Well we need another strategy. First because it is taking too long, but also
because not every matrix turns out to be invertible at all. And I don't want to
bruteforce the remote service to be lucky to have a username AND a serial matrix
that are both invertible and then be lucky enough that the program successfully
decodes the QR code.
## If it isn't invertible, juste make it invertible duh
So I go for a cleaner approach. I am not guaranteed that the QR code is invertible, fine, patch it to make it invertible.
And there is a really interesting property indeed:
{{< image src="/brachiosaure/invertible.png" style="border-radius: 8px;" >}}
By adding identity matrices and an empty matrix in the bottom right corner, the
resulting matrix is always invertible, and the inverse can be trivially
computed since it is simply moving matrices arround and negating the original
image modulo 256 `notice the "-(QRuser)" in the inverted matrix`.
## Putting everything together
So what we need to do given a random username:
- Compute its sha512 digest
- Compute the serial, the square of the matrix of the digest
- Generate a QR code for the digest and another one for the serial
- Make both QR code invertible by adding empty and identity matrices as shown above
- Compute the said inverse of said matrices
- In the result user.png put:
- The invertible digest QR code in the top left corner
- The inverted serial QR code in the bottom right corner
- In the result serial.png put:
- The inverted digest QR code in the top left corner
- The invertible serial QR code in the bottom right corner
{{< image src="/brachiosaure/final.png" style="border-radius: 8px;" >}}
## Solver
Here is the final solver script, which also automates fetching the username
from the remote service and the upload of the images to recover the flag.
But before leaving this writeup there is still something I want to show you at the end.

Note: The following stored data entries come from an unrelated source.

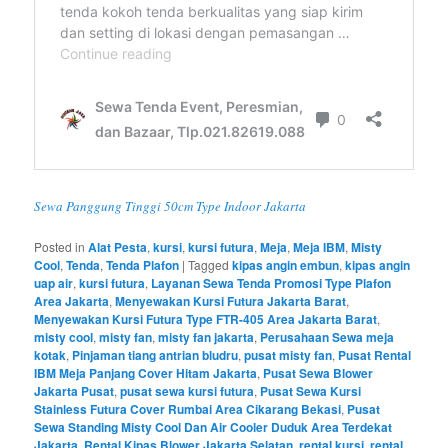
Sewa Panggung Tinggi 50cm Type Indoor Jakarta
Posted in
Alat Pesta
,
kursi
,
kursi futura
,
Meja
,
Meja IBM
,
Misty
Cool
,
Tenda
,
Tenda Plafon
|
Tagged
kipas angin embun
,
kipas angin
uap air
,
kursi futura
,
Layanan Sewa Tenda Promosi Type Plafon
Area Jakarta
,
Menyewakan Kursi Futura Jakarta Barat
,
Menyewakan Kursi Futura Type FTR-405 Area Jakarta Barat
,
misty cool
,
misty fan
,
misty fan jakarta
,
Perusahaan Sewa meja
kotak
,
Pinjaman tiang antrian bludru
,
pusat misty fan
,
Pusat Rental
IBM Meja Panjang Cover Hitam Jakarta
,
Pusat Sewa Blower
Jakarta Pusat
,
pusat sewa kursi futura
,
Pusat Sewa Kursi
Stainless Futura Cover Rumbai Area Cikarang Bekasi
,
Pusat
Sewa Standing Misty Cool Dan Air Cooler Duduk Area Terdekat
Jakarta
,
Rental Kipas Blower Jakarta Selatan
,
rental kursi
,
rental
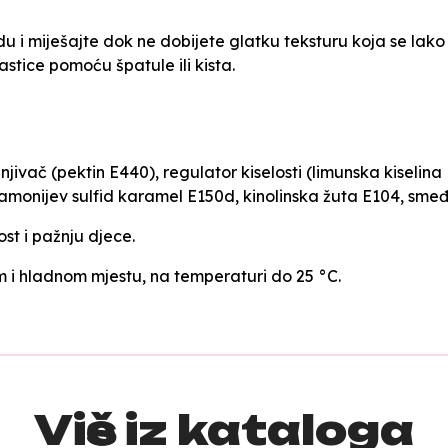
u i miješajte dok ne dobijete glatku teksturu koja se lako
astice pomoću špatule ili kista.
jivač (pektin E440), regulator kiselosti (limunska kiselina E
 (amonijev sulfid karamel E150d, kinolinska žuta E104, sme
st i pažnju djece.
 i hladnom mjestu, na temperaturi do 25 °C.
Više iz kataloga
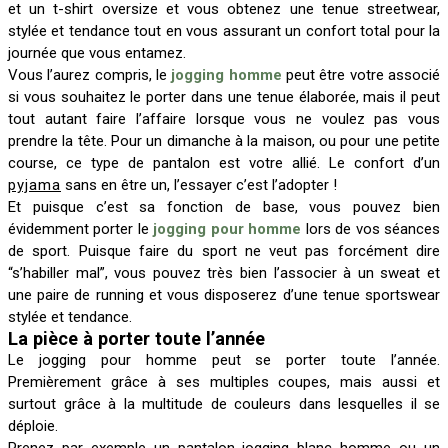
et un t-shirt oversize et vous obtenez une tenue streetwear,
stylée et tendance tout en vous assurant un confort total pour la
journée que vous entamez.
Vous l’aurez compris, le
jogging homme
peut être votre associé
si vous souhaitez le porter dans une tenue élaborée, mais il peut
tout autant faire l’affaire lorsque vous ne voulez pas vous
prendre la tête. Pour un dimanche à la maison, ou pour une petite
course, ce type de pantalon est votre allié. Le confort d’un
pyjama
sans en être un, l’essayer c’est l’adopter !
Et puisque c’est sa fonction de base, vous pouvez bien
évidemment porter le
jogging pour homme
lors de vos séances
de sport. Puisque faire du sport ne veut pas forcément dire
“s’habiller mal”, vous pouvez très bien l’associer à un sweat et
une paire de running et vous disposerez d’une tenue sportswear
stylée et tendance.
La pièce à porter toute l’année
Le jogging pour homme peut se porter toute l’année.
Premièrement grâce à ses multiples coupes, mais aussi et
surtout grâce à la multitude de couleurs dans lesquelles il se
déploie.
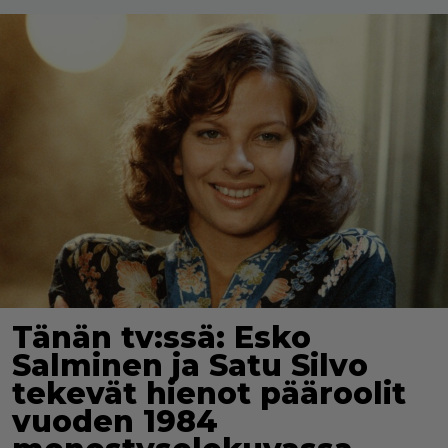
Tänän tv:ssä: Esko
Salminen ja Satu Silvo
tekevät hienot pääroolit
vuoden 1984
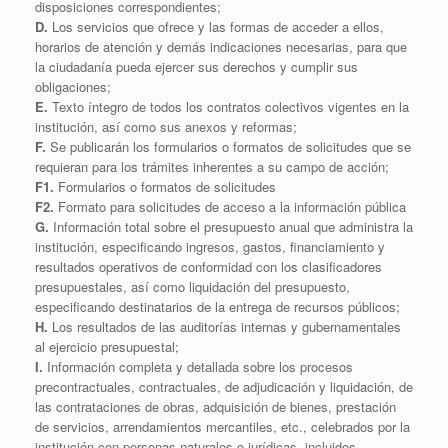
disposiciones correspondientes;
D.
Los servicios que ofrece y las formas de acceder a ellos,
horarios de atención y demás indicaciones necesarias, para que
la ciudadanía pueda ejercer sus derechos y cumplir sus
obligaciones;
E.
Texto íntegro de todos los contratos colectivos vigentes en la
institución, así como sus anexos y reformas;
F.
Se publicarán los formularios o formatos de solicitudes que se
requieran para los trámites inherentes a su campo de acción;
F1.
Formularios o formatos de solicitudes
F2.
Formato para solicitudes de acceso a la información pública
G.
Información total sobre el presupuesto anual que administra la
institución, especificando ingresos, gastos, financiamiento y
resultados operativos de conformidad con los clasificadores
presupuestales, así como liquidación del presupuesto,
especificando destinatarios de la entrega de recursos públicos;
H.
Los resultados de las auditorías internas y gubernamentales
al ejercicio presupuestal;
I.
Información completa y detallada sobre los procesos
precontractuales, contractuales, de adjudicación y liquidación, de
las contrataciones de obras, adquisición de bienes, prestación
de servicios, arrendamientos mercantiles, etc., celebrados por la
institución con personas naturales o jurídicas, incluidos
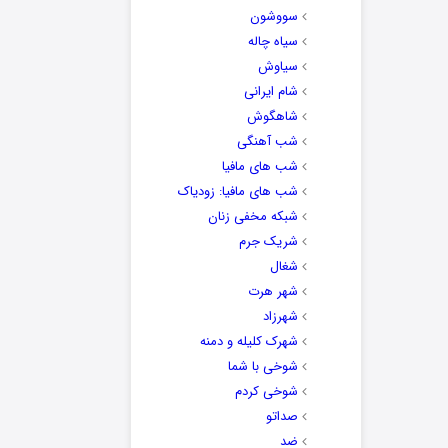
سووشون
سیاه چاله
سیاوش
شام ایرانی
شاهگوش
شب آهنگی
شب های مافیا
شب های مافیا: زودیاک
شبکه مخفی زنان
شریک جرم
شغال
شهر هرت
شهرزاد
شهرک کلیله و دمنه
شوخی با شما
شوخی کردم
صداتو
ضد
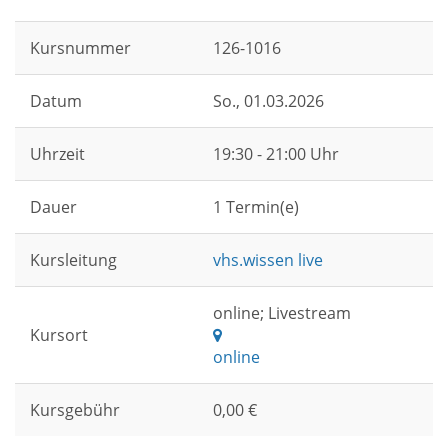
Kursnummer
126-1016
Datum
So.
, 01.03.2026
Uhrzeit
19:30 - 21:00 Uhr
Dauer
1 Termin(e)
Kursleitung
vhs.wissen live
online; Livestream
Kursort
online
Kursgebühr
0,00 €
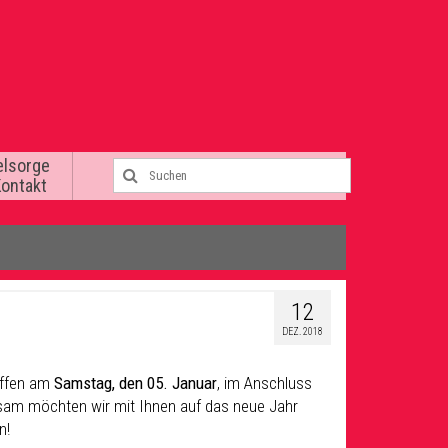
elsorge
Kontakt
12
DEZ. 2018
effen am
Samstag, den 05. Januar
, im Anschluss
am möchten wir mit Ihnen auf das neue Jahr
n!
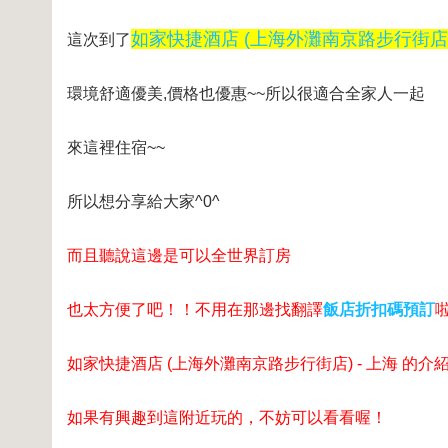
如家快捷酒店 (上海外灘南京路步行街店) 
這次到了
環境舒適優美,價格也優惠~~所以很適合全家人一起
來這裡住宿~~
所以想分享給大家^0^
而且聽說這邊是可以全世界訂房
也太方便了吧！！不用在那邊找翻譯
飯店折扣碼預訂
如家快捷酒店 (上海外灘南京路步行街店) - 上海 的介
如果有興趣到這附近玩的，不妨可以看看喔！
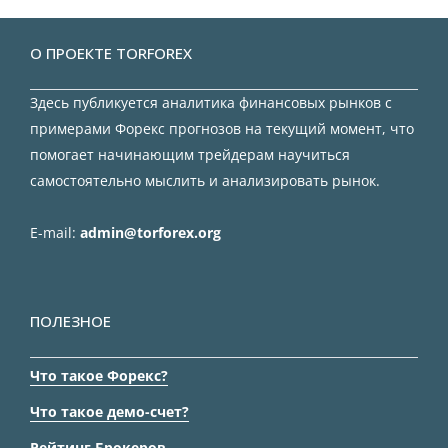
О ПРОЕКТЕ TORFOREX
Здесь публикуется аналитика финансовых рынков с
примерами Форекс прогнозов на текущий момент, что
помогает начинающим трейдерам научиться
самостоятельно мыслить и анализировать рынок.
E-mail:
admin@torforex.org
ПОЛЕЗНОЕ
Что такое Форекс?
Что такое демо-счет?
Рейтинг Брокеров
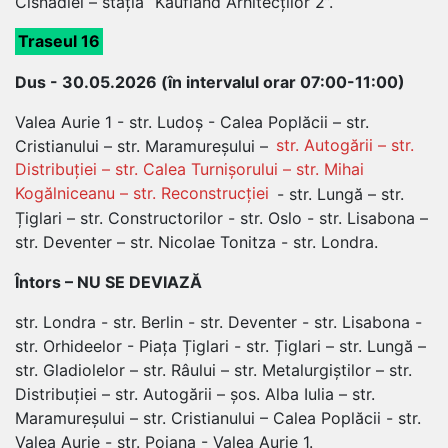
Cisnădiei – stația “Kaufland Arhitecților 2”.
Traseul 16
Dus - 30.05.2026 (în intervalul orar 07:00-11:00)
Valea Aurie 1 - str. Ludoș - Calea Poplăcii – str.
Cristianului – str. Maramureșului –
str. Autogării – str.
Distribuției – str. Calea Turnișorului – str. Mihai
Kogălniceanu – str. Reconstrucției
- str. Lungă – str.
Țiglari – str. Constructorilor - str. Oslo - str. Lisabona –
str. Deventer – str. Nicolae Tonitza - str. Londra.
Întors – NU SE DEVIAZĂ
str. Londra - str. Berlin - str. Deventer - str. Lisabona -
str. Orhideelor - Piața Țiglari - str. Țiglari – str. Lungă –
str. Gladiolelor – str. Râului – str. Metalurgiștilor – str.
Distribuției – str. Autogării – șos. Alba Iulia – str.
Maramureșului – str. Cristianului – Calea Poplăcii - str.
Valea Aurie - str. Poiana - Valea Aurie 1.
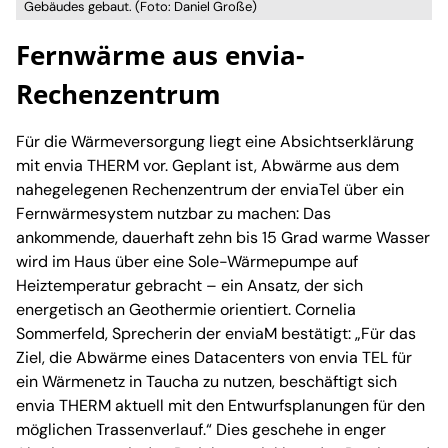
Gebäudes gebaut. (Foto: Daniel Große)
Fernwärme aus envia-
Rechenzentrum
Für die Wärmeversorgung liegt eine Absichtserklärung
mit envia THERM vor. Geplant ist, Abwärme aus dem
nahegelegenen Rechenzentrum der enviaTel über ein
Fernwärmesystem nutzbar zu machen: Das
ankommende, dauerhaft zehn bis 15 Grad warme Wasser
wird im Haus über eine Sole-Wärmepumpe auf
Heiztemperatur gebracht – ein Ansatz, der sich
energetisch an Geothermie orientiert. Cornelia
Sommerfeld, Sprecherin der enviaM bestätigt: „Für das
Ziel, die Abwärme eines Datacenters von envia TEL für
ein Wärmenetz in Taucha zu nutzen, beschäftigt sich
envia THERM aktuell mit den Entwurfsplanungen für den
möglichen Trassenverlauf.“ Dies geschehe in enger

{{< code file="/static/brachiosaure/solve_writeup.py" language="python" >}}
```console
$ ./solve_writeup.py
<strong>FCSC{c2ddbd0310bcf5f65c576453ee9697774afd38dc887b64f4dccc63ac598d084b}</strong>
```
## Side notes
Here are examples of images generated by this solver for username `90QOCSdkzFE3rrYD2GdkrZkh4q`:
The original user digest QR code:
{{< image src="/brachiosaure/user.png" style="border-radius: 8px;" >}}
The original serial QR code:
{{< image src="/brachiosaure/serial.png" style="border-radius: 8px;" >}}
The patched user png
{{< image src="/brachiosaure/90QOCSdkzFE3rrYD2GdkrZkh4q_usr.png" style="border-radius: 8px;" >}}
The patched serial png
{{< image src="/brachiosaure/90QOCSdkzFE3rrYD2GdkrZkh4q_serial.png" style="border-radius: 8px;" >}}
As you can notice, there isn't any noise visible by naked eye, this script therefore gets the flag 100% of the time.
Why is it so clean ? Simply because of the strategy we used to compute the
inverse matrix:
- We add empty matrices: they are black so no noise
- We add identity matrices: they only have the diagonal set to 1 so only a little bit grayer than theso here you go.
- We add the opposite of the matrix, and this is the clean part: our original matrices only hold black and white pixels so respectively `0x0` and `0xff`, so the opposite of `0` is still `0` and the opposite of `0xff` if `1` modulo 256, so like the identity matrix, they are nearly invisible. If you look closely though :eyes: you will see that all white pixels of the QR code were indeed reflected as very faint taint of gray in its inverse matrix on the other image.